▶
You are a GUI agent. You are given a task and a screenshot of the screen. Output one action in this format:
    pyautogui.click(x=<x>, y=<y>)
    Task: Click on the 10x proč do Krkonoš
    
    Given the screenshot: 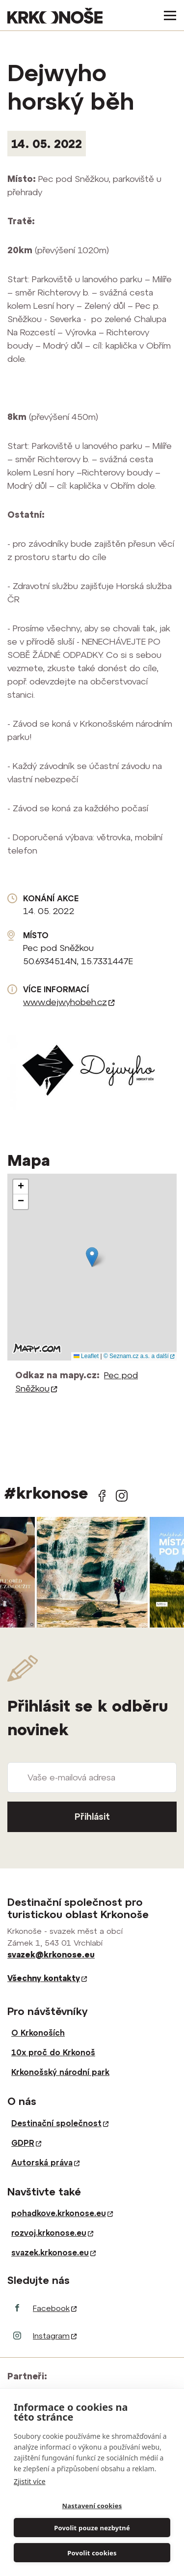 What is the action you would take?
    pyautogui.click(x=53, y=2052)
◀
**TASK DIRECTIONS**
Extract, please, the lines from the start of the entries above through the one with "Task: Click on the 10x proč do Krkonoš", both included, reproducing each exactly and adding nothing.

**COMPLETED EXERCISE**
You are a GUI agent. You are given a task and a screenshot of the screen. Output one action in this format:
    pyautogui.click(x=<x>, y=<y>)
    Task: Click on the 10x proč do Krkonoš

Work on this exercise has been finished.